## Task brief
A single number is expected: the count of lines below where the word "your" occurs.

::::

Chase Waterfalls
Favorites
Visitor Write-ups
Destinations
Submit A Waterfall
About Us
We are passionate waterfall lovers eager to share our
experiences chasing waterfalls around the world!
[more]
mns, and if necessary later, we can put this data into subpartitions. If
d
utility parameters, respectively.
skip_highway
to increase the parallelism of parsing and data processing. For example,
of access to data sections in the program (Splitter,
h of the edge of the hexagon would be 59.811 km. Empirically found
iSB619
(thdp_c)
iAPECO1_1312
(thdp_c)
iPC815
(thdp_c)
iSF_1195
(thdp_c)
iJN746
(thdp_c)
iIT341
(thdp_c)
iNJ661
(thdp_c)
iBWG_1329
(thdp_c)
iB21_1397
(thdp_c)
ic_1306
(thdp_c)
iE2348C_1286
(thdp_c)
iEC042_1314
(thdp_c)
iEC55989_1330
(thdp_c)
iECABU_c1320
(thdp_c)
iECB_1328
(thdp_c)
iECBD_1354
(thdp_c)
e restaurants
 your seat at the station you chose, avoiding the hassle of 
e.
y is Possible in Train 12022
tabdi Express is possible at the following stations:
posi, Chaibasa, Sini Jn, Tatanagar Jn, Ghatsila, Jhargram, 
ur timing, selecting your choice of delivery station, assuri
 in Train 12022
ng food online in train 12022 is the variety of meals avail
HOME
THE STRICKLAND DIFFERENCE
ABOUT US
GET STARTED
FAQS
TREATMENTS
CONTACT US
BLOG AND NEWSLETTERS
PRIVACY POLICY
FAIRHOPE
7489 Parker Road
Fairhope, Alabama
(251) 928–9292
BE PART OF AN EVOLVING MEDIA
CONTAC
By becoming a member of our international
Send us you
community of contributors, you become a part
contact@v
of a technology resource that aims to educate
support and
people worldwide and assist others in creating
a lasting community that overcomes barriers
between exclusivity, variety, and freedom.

::::

## Response to the task
2